• **Activity**
Tell how many lines in the data contain the string "רוגז", using a single number as the whole reply.

• **Data provided**
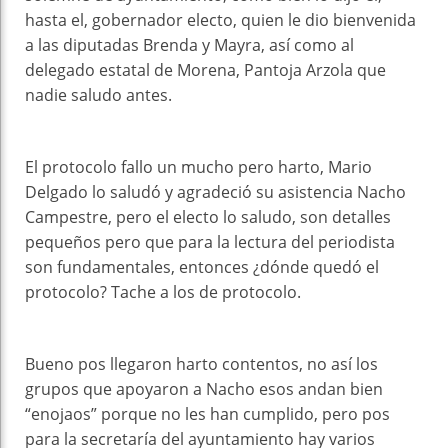
hasta el, gobernador electo, quien le dio bienvenida
a las diputadas Brenda y Mayra, así como al
delegado estatal de Morena, Pantoja Arzola que
nadie saludo antes.
El protocolo fallo un mucho pero harto, Mario
Delgado lo saludó y agradeció su asistencia Nacho
Campestre, pero el electo lo saludo, son detalles
pequeños pero que para la lectura del periodista
son fundamentales, entonces ¿dónde quedó el
protocolo? Tache a los de protocolo.
Bueno pos llegaron harto contentos, no así los
grupos que apoyaron a Nacho esos andan bien
“enojaos” porque no les han cumplido, pero pos
para la secretaría del ayuntamiento hay varios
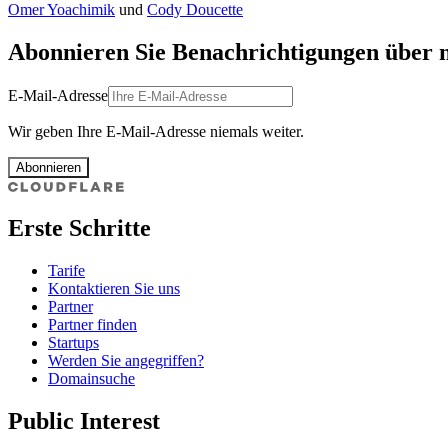
Omer Yoachimik
und
Cody Doucette
Abonnieren Sie Benachrichtigungen über 
E-Mail-Adresse
Wir geben Ihre E-Mail-Adresse niemals weiter.
Abonnieren
Erste Schritte
Tarife
Kontaktieren Sie uns
Partner
Partner finden
Startups
Werden Sie angegriffen?
Domainsuche
Public Interest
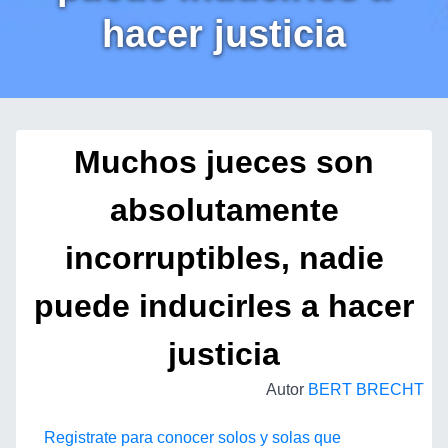
hacer justicia
Muchos jueces son
absolutamente
incorruptibles, nadie
puede inducirles a hacer
justicia
Autor
BERT BRECHT
Registrate para conocer solos y solas que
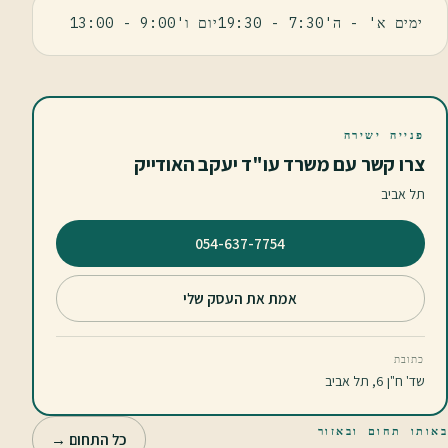
ימים א' - ה'7:30 - 19:30יום ו'9:00 - 13:00
פנייה ישירה
צרו קשר עם משרד עו"ד יעקב האודייק
תל אביב
⁦054-637-7754⁩
אמת את העסק שלי
כתובת
שד' ח"ן 6, תל אביב
באותו תחום ובאזור
כל התחום →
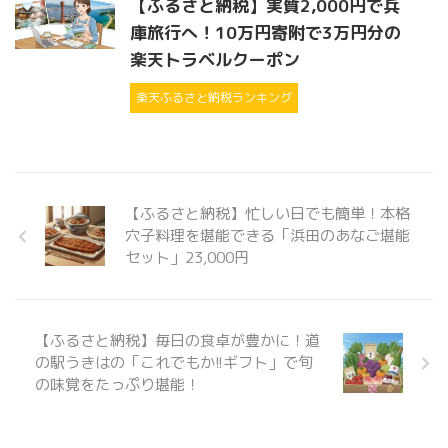
【ふるさと納税】実質2,000円で兵
庫旅行へ！10万円寄附で3万円分の
楽天トラベルクーポン
楽天ふるさと納税ランキング
【ふるさと納税】忙しい日でも簡単！本格
穴子料理を堪能できる「浜田のあなご堪能
セット」23,000円
【ふるさと納税】毎日の食卓が豊かに！道
の駅うきはの「これでもか!!ギフト」で旬
の味覚をたっぷり堪能！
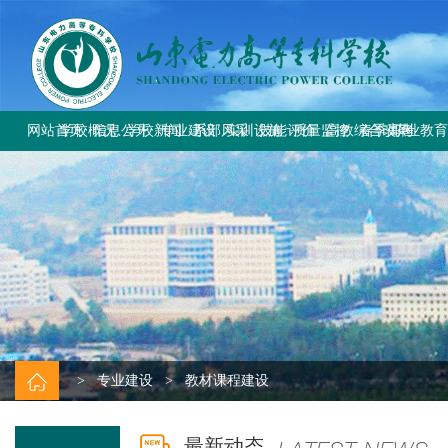
网站首页
学校概况
信息公开
学校新闻
专业建设
系部风采
实训设施
技能评价
质量监控
高教综合改革
春季高考
职业教
学校简介
学校要闻
专业设置
电气工程系
总体简介
工作信息
工作动态
教育部与省教
上级文件
学校章程
校园公告
方案标准建设
电气自动化系
重点实训室
政策规定
规章制度
改革工作推
通知公告
历史沿革
教材课程建设
动力工程系
评价计划
成绩查询
规章制度
师资队伍建设
计量工程系
证书查询
校园风貌
实训资源建设
信息工程系
学生技能大赛
基础教学部
>
专业建设
>
教材课程建设
最新动态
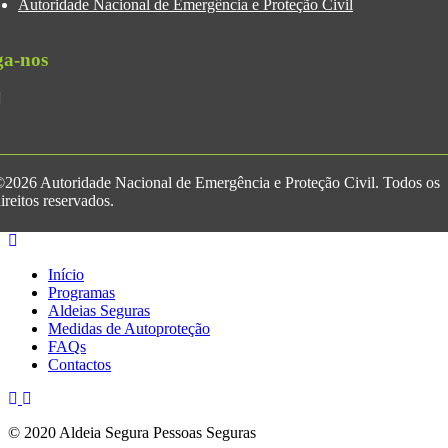
Autoridade Nacional de Emergência e Proteção Civil
ga-nos
2026 Autoridade Nacional de Emergência e Proteção Civil. Todos os
ireitos reservados.
Início
Programas
Aldeias Seguras
Medidas de Autoproteção
FAQs
Contactos
© 2020 Aldeia Segura Pessoas Seguras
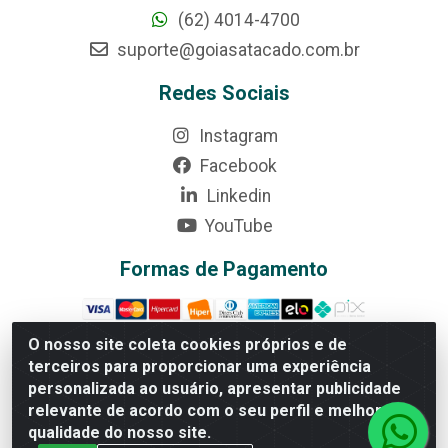
(62) 4014-4700
suporte@goiasatacado.com.br
Redes Sociais
Instagram
Facebook
Linkedin
YouTube
Formas de Pagamento
O nosso site coleta cookies próprios e de
terceiros para proporcionar uma experiência
Rede Brasil - Avenida Universitária, nº 3860, Jardim das
personalizada ao usuário, apresentar publicidade
Américas II Etapa - Anápolis/GO - CEP 75070-415 -
relevante de acordo com o seu perfil e melhorar a
CNPJ 07.728.073/0002-24
qualidade do nosso site.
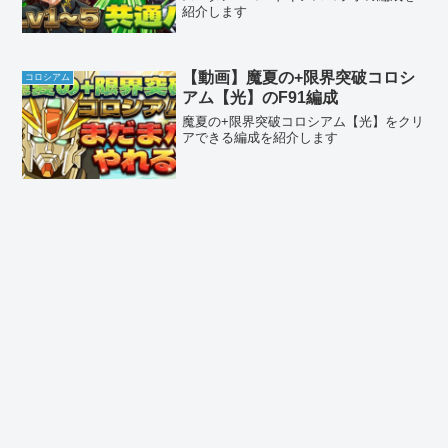
紹介します
【動画】魔夏の+限界突破コロシ
コロシアム
アム【光】のF91編成
魔夏の+限界突破コロシアム【光】をクリ
アできる編成を紹介します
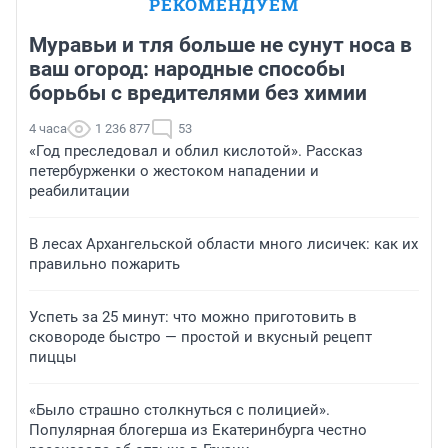
РЕКОМЕНДУЕМ
Муравьи и тля больше не сунут носа в
ваш огород: народные способы
борьбы с вредителями без химии
4 часа
1 236 877
53
«Год преследовал и облил кислотой». Рассказ
петербурженки о жестоком нападении и
реабилитации
В лесах Архангельской области много лисичек: как их
правильно пожарить
Успеть за 25 минут: что можно приготовить в
сковороде быстро — простой и вкусный рецепт
пиццы
«Было страшно столкнуться с полицией».
Популярная блогерша из Екатеринбурга честно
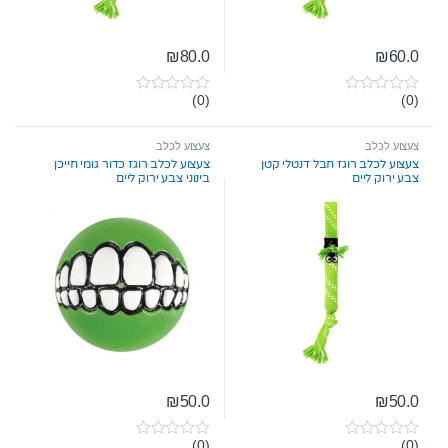
₪
80.0
₪
60.0
(0)
(0)
0
0
o
o
u
u
t
t
צעצוע לכלב
צעצוע לכלב
o
o
צעצוע לכלב רוגז חבל דנטלי קטן
צעצוע לכלב רוגז כדור גומי חייכן
f
f
צבע ירוק ליים
בינוני צבע ירוק ליים
5
5
₪
50.0
₪
50.0
(0)
(0)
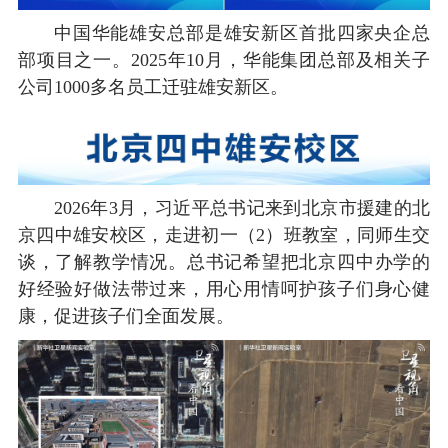
中国华能雄安总部是雄安新区首批四家央企总
部项目之一。2025年10月，华能集团总部及相关子
公司1000多名员工迁驻雄安新区。
2026年3月，习近平总书记来到北京市援建的北
京四中雄安校区，走进初一（2）班教室，同师生交
谈，了解教学情况。总书记希望把北京四中办学的
好经验好做法带过来，用心用情呵护孩子们身心健
康，促进孩子们全面发展。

• **Solution to the exercise**
2